Japanese stocks turned higher and hit 1-1/2-week highs in Wednesday’s afternoon trade, bouncing from morning losses helped by investors buying Nikkei futures and on expectations the Bank of Japan would buy equities, traders said.
The Nikkei 225 rose 0.5 per cent to 19,721.35 in early afternoon, after trading in negative territory earlier. It rose to a peak of 19,753.34, the highest intraday level since April 30.
“Foreign hedge funds are seen buying Nikkei futures as the Nikkei is thought to be cheap,’’ said Norihiro Fujito, a senior investment strategist at Mitsubishi UFJ Morgan Stanley Securities.
Other traders said that even as the benchmark index is within touching a distance of its 25-day moving average of 19,758.25, the Nikkei is seen as cheap given the Topix has already gone above the same technical level.

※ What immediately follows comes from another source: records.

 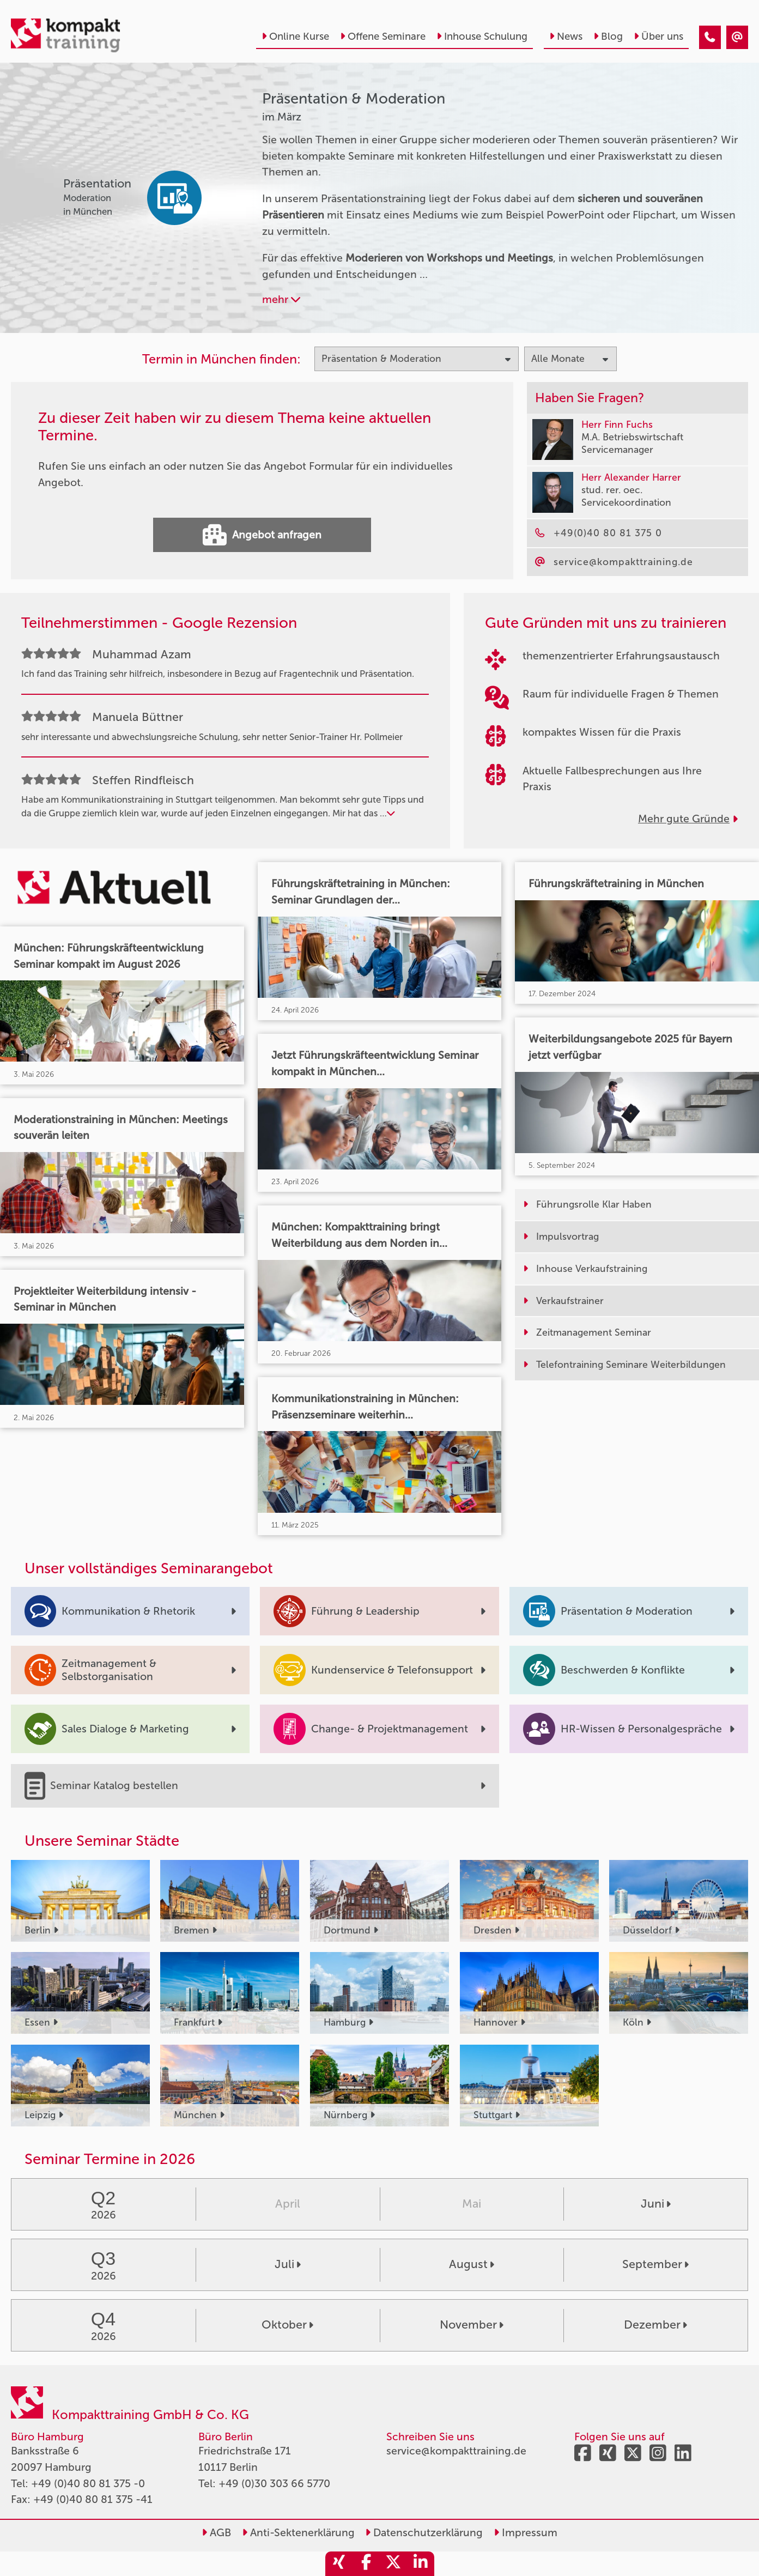 What do you see at coordinates (655, 2325) in the screenshot?
I see `Dezember` at bounding box center [655, 2325].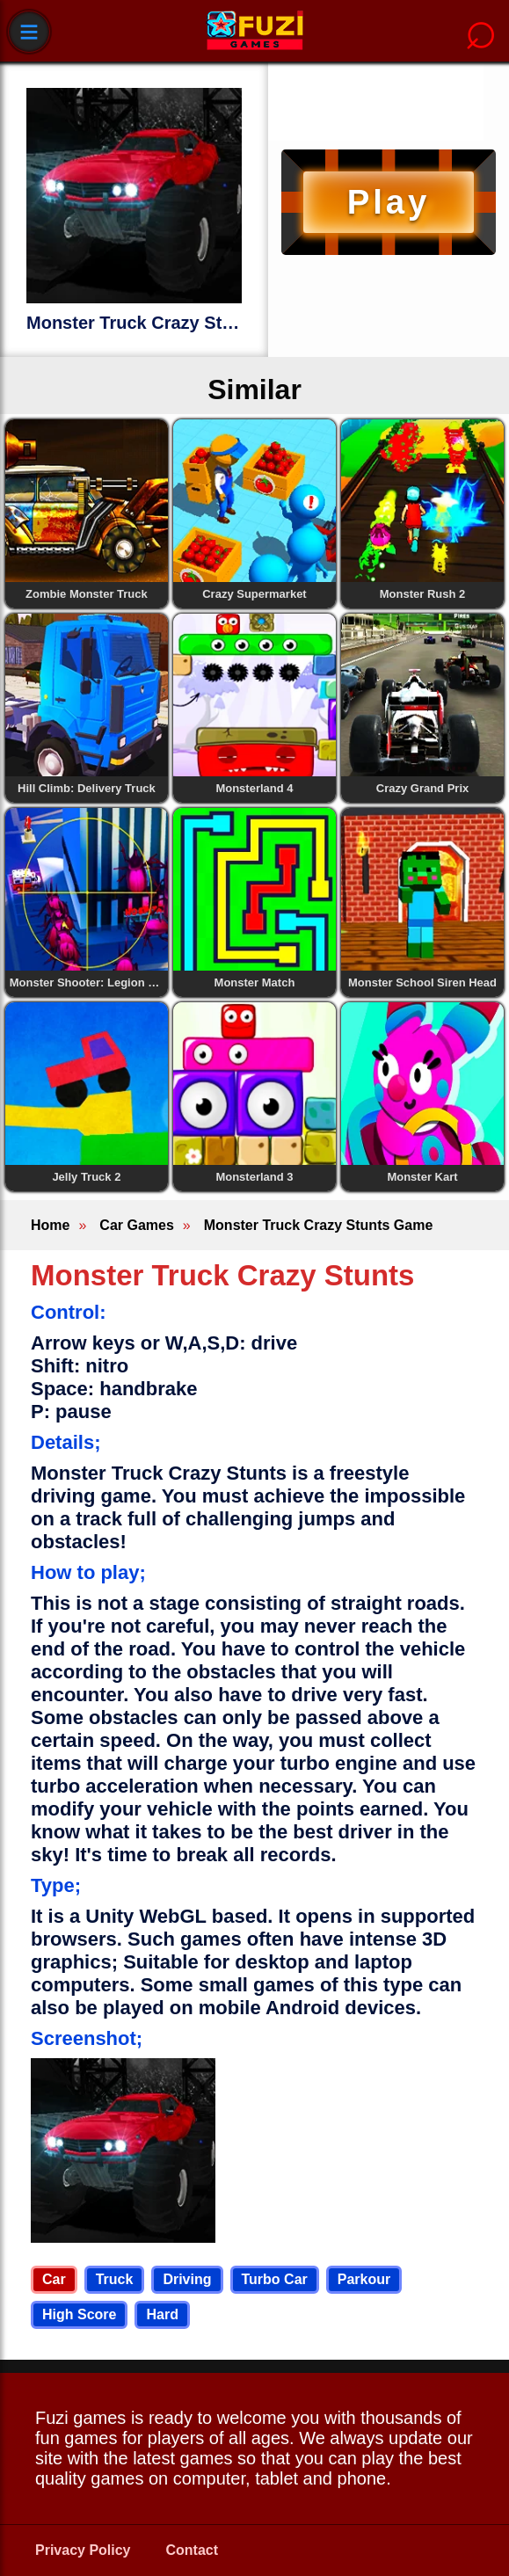 The image size is (509, 2576). I want to click on Turbo Car, so click(275, 2279). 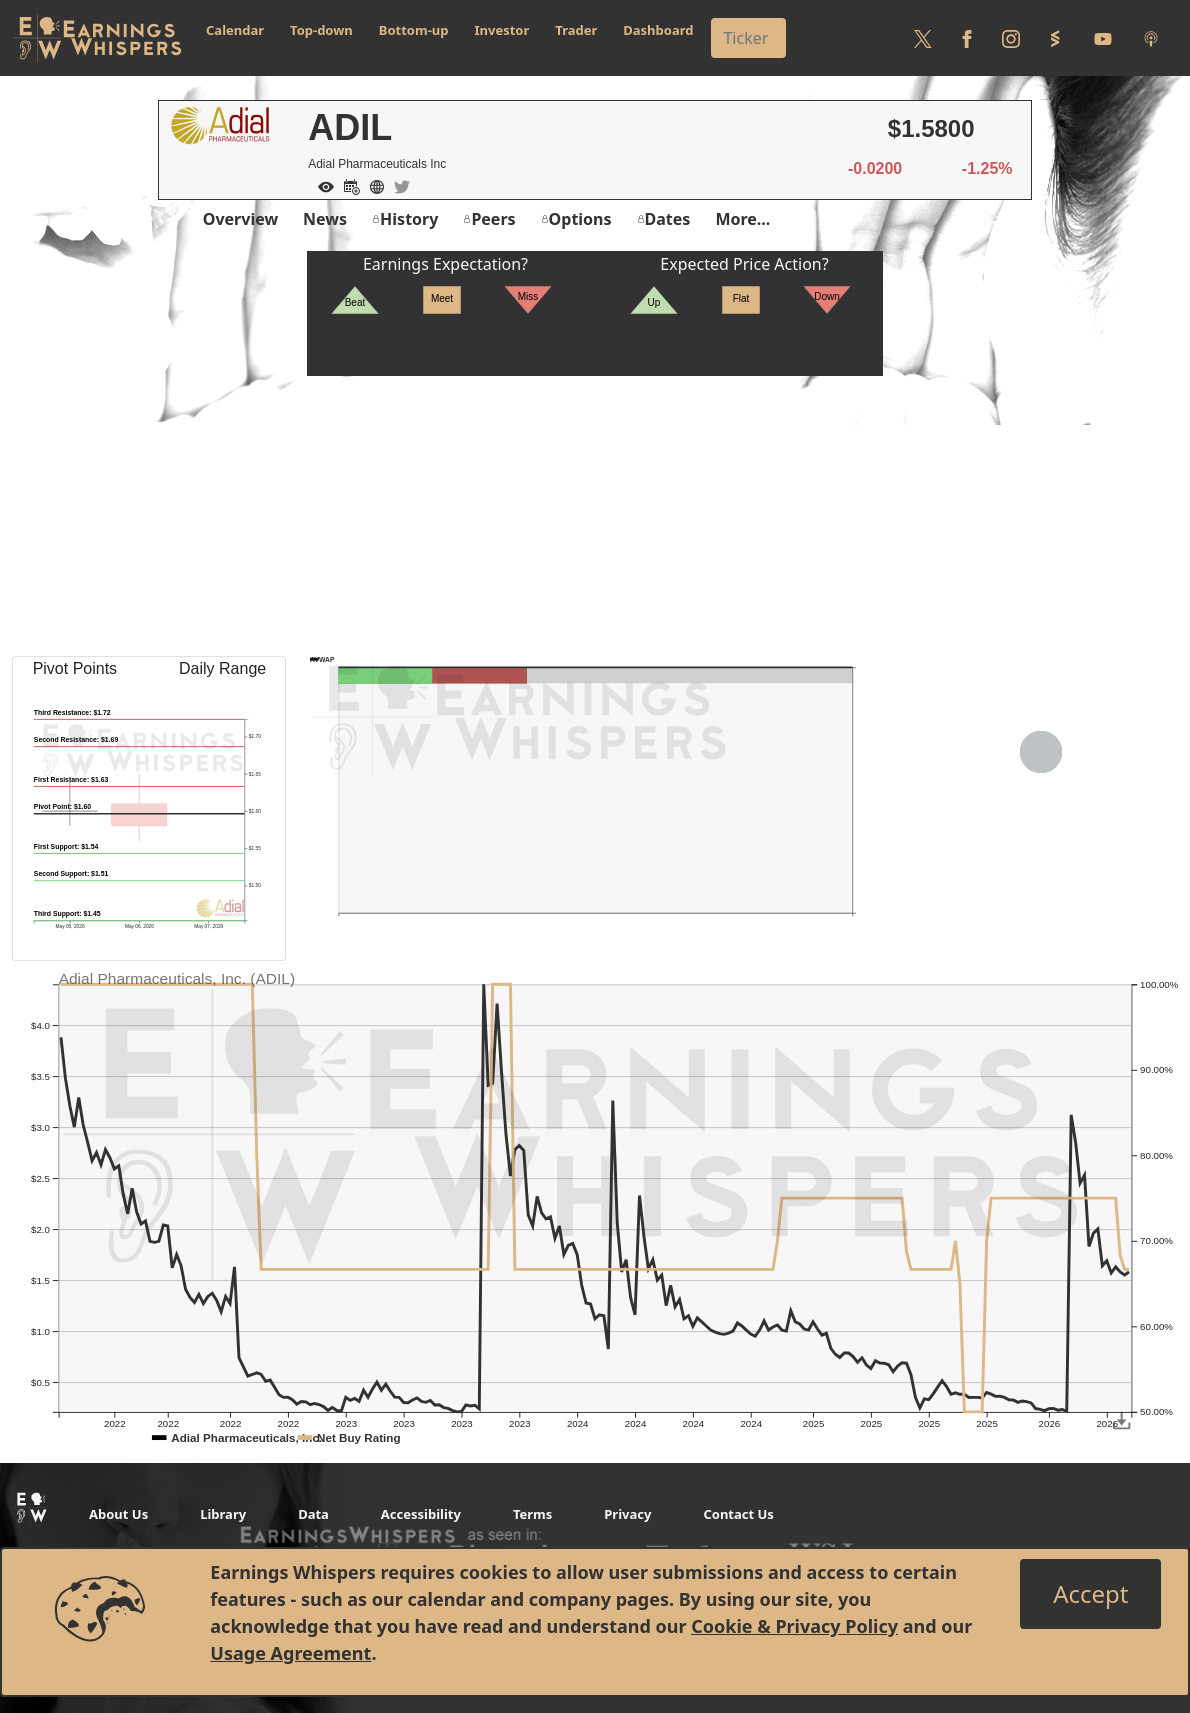 What do you see at coordinates (397, 185) in the screenshot?
I see `[Company Twitter]` at bounding box center [397, 185].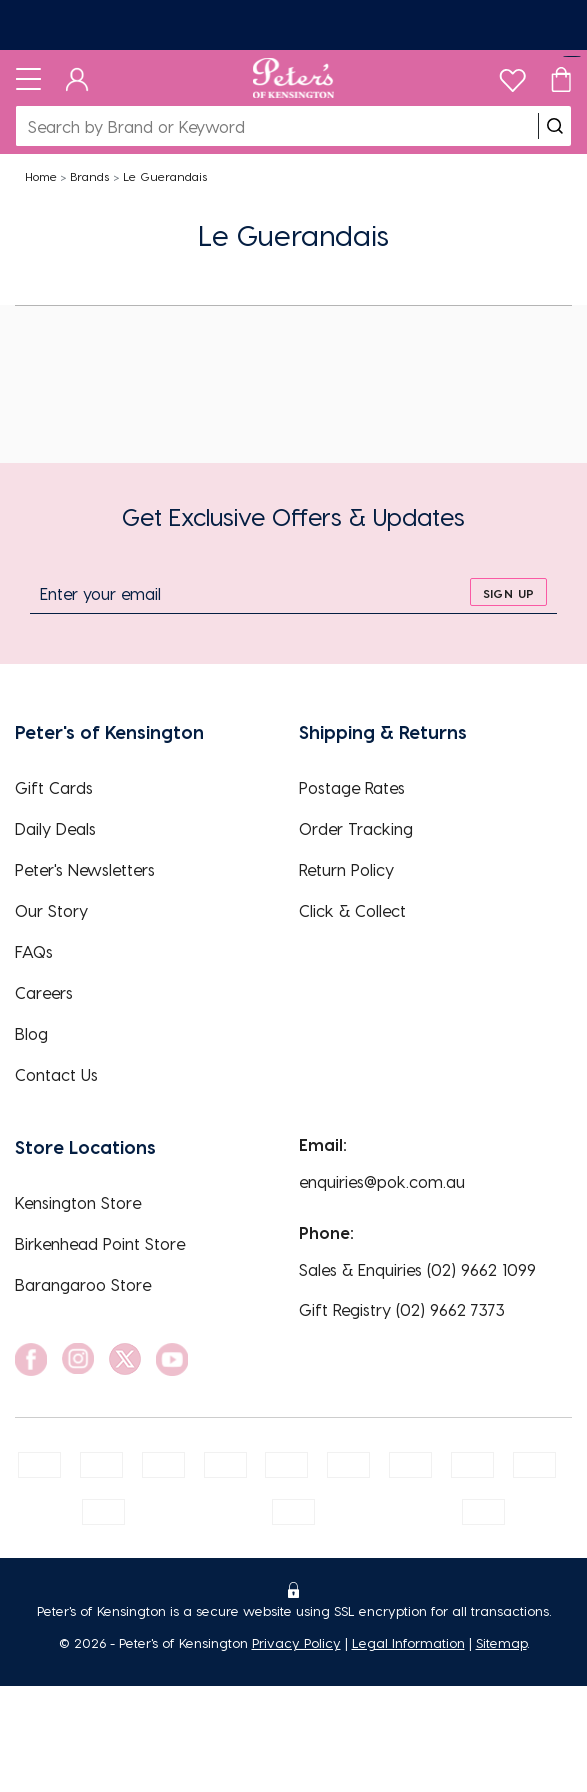 This screenshot has height=1792, width=587. Describe the element at coordinates (28, 78) in the screenshot. I see `[Toggle navigation]` at that location.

Added to this are hopes that the BoJ will counter market weakness by continuing to buy exchange traded funds (ETFs) as part of its massive monetary easing programme.
On Tuesday, the central bank had bought 36.1 billion yen of ETFs, which was announced after the market close. The broader Topix was flat at 1,602.68 and the JPX-Nikkei Index 400 rose 0.1 per cent to 14,484.53.